Savannah attorney Mark Tate, who represents families of six employees killed in the blast and five injured workers, wants to ask Chambliss if the company sought his help to discredit a whistle-blower and discourage workers from suing.
“He injected himself into this litigation,” Tate told Superior Court Judge Hermann Coolidge. “Just because he’s a senator does not mean he can’t be deposed.”
But a Senate attorney argued that the Constitution does give a senator immunity from answering questions about his official duties, and asked the judge to throw out a subpoena Tate sent to Chambliss last fall.
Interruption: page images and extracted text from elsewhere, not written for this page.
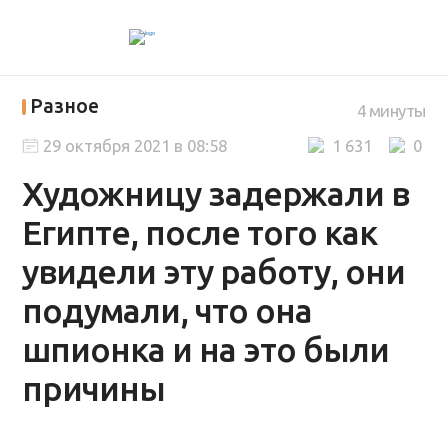
Разное
4 минуты
29 октября 2021 в 08:58
1 631
0
Художницу задержали в
Египте, после того как
увидели эту работу, они
подумали, что она
шпионка и на это были
причины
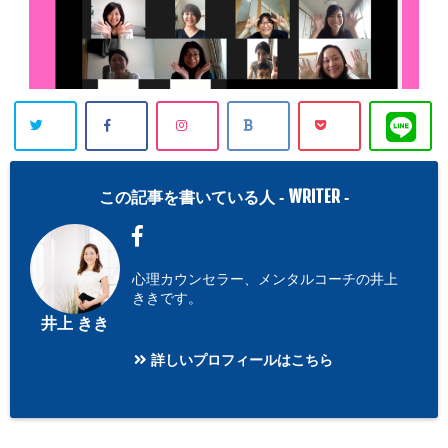
WRITER
この記事を書いている人 -
-
心理カウンセラー、メンタルコーチの井上
ききです。
井上 きき
詳しいプロフィールはこちら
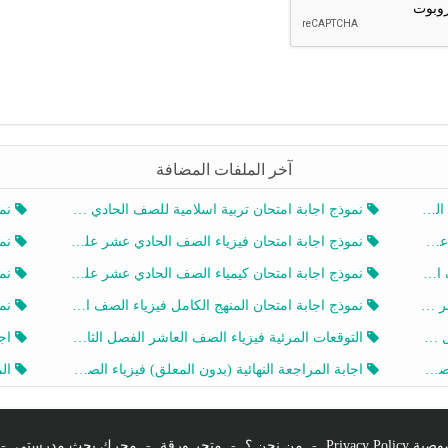
آخر الملفات المضافة
20
نموذج اجابة امتحان تربية اسلامية للصف الحادي عشر الفصل الثاني 2025-2026
نموذ
20
نموذج اجابة امتحان فيزياء الصف الحادي عشر علمي الفصل الثاني 2025-2026
نموذ
202
نموذج اجابة امتحان كيمياء الصف الحادي عشر علمي الفصل الثاني 2025-2026
نموذ
202
نموذج اجابة امتحان المنهج الكامل فيزياء الصف العاشر الفصل الثاني 2025-2026
نموذ
20
التوقعات المرئية فيزياء الصف العاشر الفصل الثاني 2026 أ هيثم الليثي
اجابة
يز
اجابة المراجعة النهائية (بدون المعلق) فيزياء الصف العاشر الفصل الثاني أ أحمد نبيه
المرا
Privacy Po
-
من نحن ؟
-
متجر ورقة
-
محرك بحث مدرستي
-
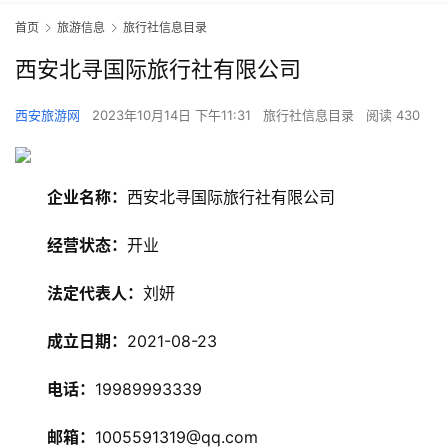
首页
旅游信息
旅行社信息目录
西安北寻国际旅行社有限公司
西安旅游网
2023年10月14日 下午11:31
旅行社信息目录
阅读 430
企业名称：
西安北寻国际旅行社有限公司
经营状态：
开业
法定代表人：
刘妍
成立日期：
2021-08-23
电话：
19989993339
邮箱：
1005591319@qq.com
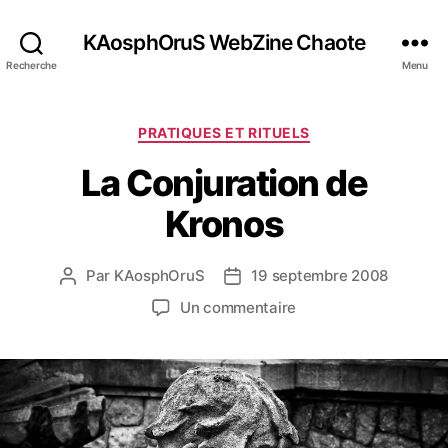
KAosphOruS WebZine Chaote
Recherche
Menu
C
PRATIQUES ET RITUELS
a
La Conjuration de
t
é
Kronos
g
o
r
Par
KAosphOruS
19 septembre 2008
A
D
i
u
a
e
s
Un commentaire
t
t
s
u
e
e
r
u
d
L
r
e
a
d
l
C
e
’
o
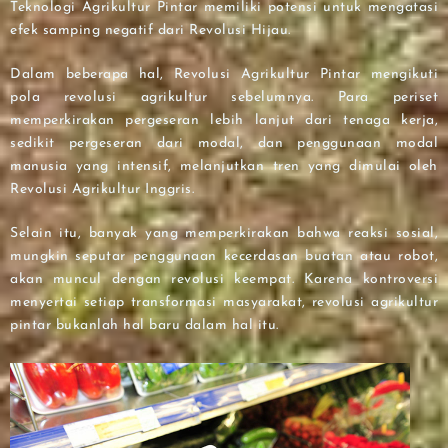
Teknologi Agrikultur Pintar memiliki potensi untuk mengatasi
efek samping negatif dari Revolusi Hijau.
Dalam beberapa hal, Revolusi Agrikultur Pintar mengikuti
pola revolusi agrikultur sebelumnya. Para periset
memperkirakan pergeseran lebih lanjut dari tenaga kerja,
sedikit pergeseran dari modal, dan penggunaan modal
manusia yang intensif, melanjutkan tren yang dimulai oleh
Revolusi Agrikultur Inggris.
Selain itu, banyak yang memperkirakan bahwa reaksi sosial,
mungkin seputar penggunaan kecerdasan buatan atau robot,
akan muncul dengan revolusi keempat. Karena kontroversi
menyertai setiap transformasi masyarakat, revolusi agrikultur
pintar bukanlah hal baru dalam hal itu.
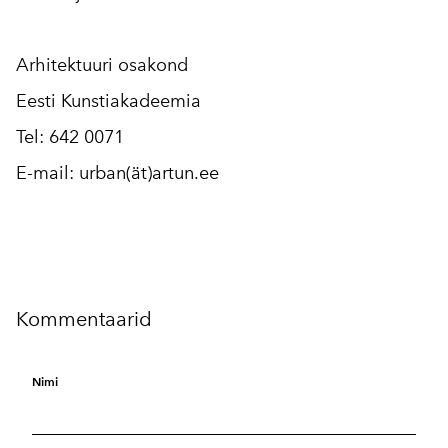
Arhitektuuri osakond
Eesti Kunstiakadeemia
Tel: 642 0071
E-mail:
urban(ät)artun.ee
Kommentaarid
Nimi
Chambliss, a Republican from Moultrie, is not a defendant in any of the 39 civil lawsuits filed against Imperial Sugar since the Feb. 7, 2008, explosion at the company’s refinery in Port Wentworth, outside Savannah. Investigators blamed the blast on sugar dust that ignited like gunpowder, killing 14 people and injuring dozens more.
Tate says Chambliss overstepped his role as a government official by coming to the company’s defense during a Senate hearing on the explosion last July and at a meeting Chambliss had with Imperial Sugar workers last summer.
The Occupational Safety and Health Administration proposed $8.7 million in fines against Imperial Sugar in July for safety violations at the Georgia refinery and another plant in Gramercy, La.